Yesterday, the U.S. Supreme Court struck down a key provision of the Defense of Marriage Act.  The SCOTUSBlog has done an admirable job with the recaps and if you want more information about that decision, you should really go there first.

Mother Nature broke out the rainbows last night.

But the immediate impact of the decision is that it changes all the 1000+ places in federal law where “marriage” or “spouse” was used.  In other words, if a state recognizes a same-sex couple as married (like Connecticut), then federal law must do the same.

Employers in Connecticut have already had to address same-sex marriages several years ago when they became legal in the state.  Thus, for employers, items like health benefits or Connecticut FMLA leave have already changed. Yesterday’s ruling won’t change that.

The problem for employers, is how to address these items on a nationwide basis and how to address the federal changes that will now occur.  The ruling provides some clarity but not all answers are clear cut yesterday.

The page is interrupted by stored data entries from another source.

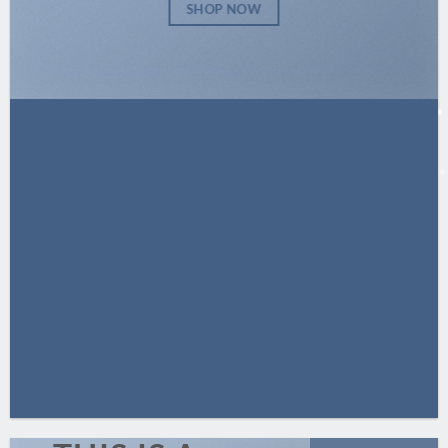
SHOP NOW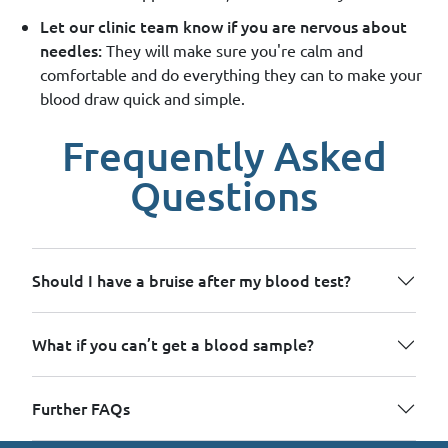
Let our clinic team know if you are nervous about
needles:
They will make sure you're calm and
comfortable and do everything they can to make your
blood draw quick and simple.
Frequently Asked
Questions
Should I have a bruise after my blood test?
What if you can’t get a blood sample?
Further FAQs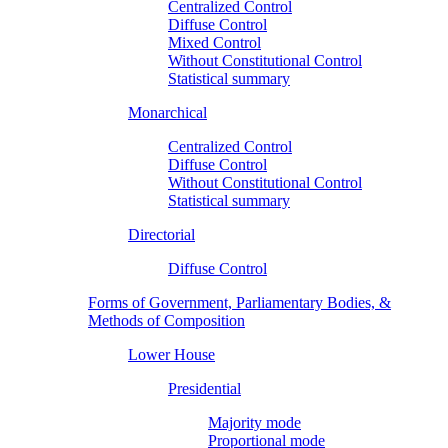
Centralized Control
Diffuse Control
Mixed Control
Without Constitutional Control
Statistical summary
Monarchical
Centralized Control
Diffuse Control
Without Constitutional Control
Statistical summary
Directorial
Diffuse Control
Forms of Government, Parliamentary Bodies, &
Methods of Composition
Lower House
Presidential
Majority mode
Proportional mode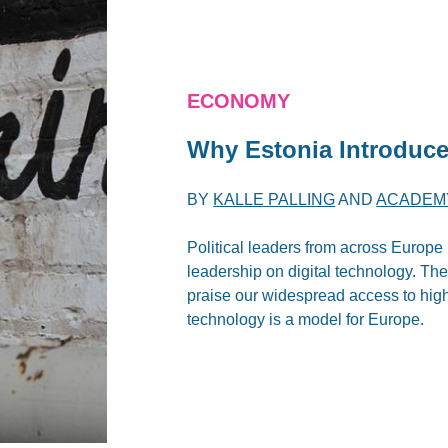
ECONOMY
Why Estonia Introduce
BY
KALLE PALLING
AND
ACADEMY
Political leaders from across Europe 
leadership on digital technology. Th
praise our widespread access to hig
technology is a model for Europe.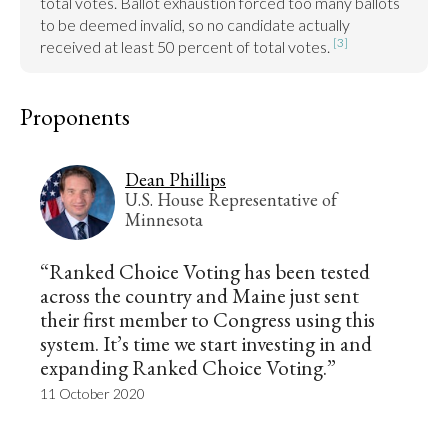
total votes. Ballot exhaustion forced too many ballots 
to be deemed invalid, so no candidate actually 
[3]
received at least 50 percent of total votes. 
Proponents
Dean Phillips
U.S. House Representative of
Minnesota
“Ranked Choice Voting has been tested
across the country and Maine just sent
their first member to Congress using this
system. It’s time we start investing in and
expanding Ranked Choice Voting.”
11 October 2020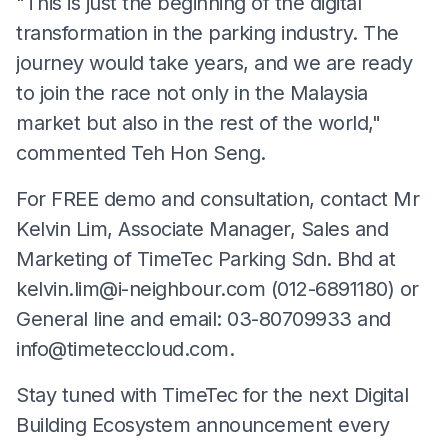
"This is just the beginning of the digital
transformation in the parking industry. The
journey would take years, and we are ready
to join the race not only in the Malaysia
market but also in the rest of the world,"
commented Teh Hon Seng.
For FREE demo and consultation, contact Mr
Kelvin Lim, Associate Manager, Sales and
Marketing of TimeTec Parking Sdn. Bhd at
kelvin.lim@i-neighbour.com
(012-6891180) or
General line and email: 03-80709933 and
info@timeteccloud.com
.
Stay tuned with TimeTec for the next Digital
Building Ecosystem announcement every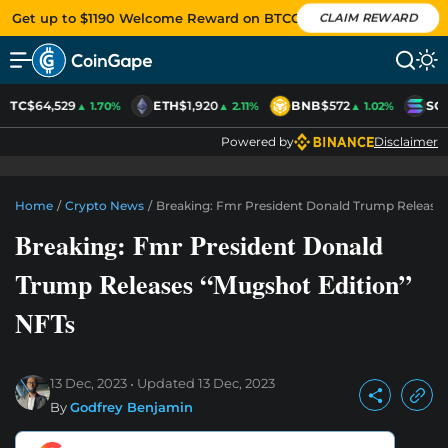
Get up to $1190 Welcome Reward on BTCC
CLAIM REWARD
BTC
$64,529
ETH
$1,920
BNB
$572
SO
▲ 1.70%
▲ 2.11%
▲ 1.02%
Powered by
Disclaimer
Home
/
Crypto News
/
Breaking: Fmr President Donald Trump Releases
Breaking: Fmr President Donald
Trump Releases “Mugshot Edition”
NFTs
13 Dec, 2023
Updated
13 Dec, 2023
By
Godfrey Benjamin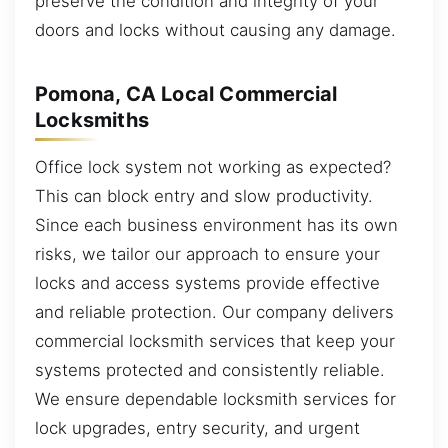
preserve the condition and integrity of your
doors and locks without causing any damage.
Pomona, CA Local Commercial
Locksmiths
Office lock system not working as expected?
This can block entry and slow productivity.
Since each business environment has its own
risks, we tailor our approach to ensure your
locks and access systems provide effective
and reliable protection. Our company delivers
commercial locksmith services that keep your
systems protected and consistently reliable.
We ensure dependable locksmith services for
lock upgrades, entry security, and urgent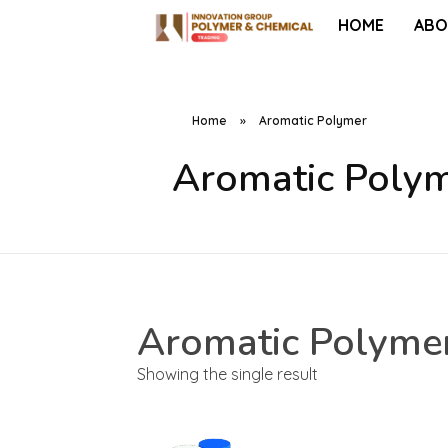
HOME
ABO
Home
»
Aromatic Polymer
Aromatic Poly
Aromatic Polyme
Showing the single result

For employers in Connecticut and elsewhere where same-sex marriages are approved, you can probably expect several impacts.

For example, you should anticipate that employees who are legally married to same-sex partners will want to update their W-4 forms to change their tax filing status to “married”.  You should not stop them.

But the tax consequences are a little messier in states that don’t recognize same-sex marriages.

As highlighted in a Workplace Resource Center post: If an employee’s same-sex partner is considered a “spouse” under state law, the partner’s benefits are not to be considered part of the employee’s gross income and the IRS will not tax that partner’s health benefits. Consequently, the employee’s net income will decrease, resulting in a decrease in the amount of payroll taxes the employer and employee will be required to pay.

The federal FMLA is also anticipated to undergo some pretty big changes in states that approve same-sex marriages. Already in 2010, the FMLA regulations suggested that married same-sex couples could take time off to care for a newborn child; now FMLA policies will have to be tweaked to make it plain that employees can take time off to care for a same-sex spouse where it is legal.

But as Jeff Nowak noted on the FMLA Insights blog this morning, all is not clear in states that don’t permit same sex marriages. In other words, the extent of the changes to the FMLA is still being determined.  But at least in Connecticut, federal FMLA would now seem to apply to same-sex spouses.

Employers should also anticipate significant changes to the way health benefits should be covered as well as retirement benefits.   Moreover, if a same-sex married couple gets a divorce, there may be ERISA implications (such as a Qualified Domestic Relations Order – QDRO) that need to be addressed.

Employers will also have to deal with another strange result of the court’s decision: Employees may be deemed “married” in one state, and ostensibly, “not married” if they get transferred to another state.  What then?  That question remains open but is one in a series of open questions that courts will continue to struggle with over the next several years.

Over the upcoming weeks, we will no doubt be exploring all the ways that employers may be impacted.  So stay updated on these developments and correct any existing policies or practices to reflect this new reality.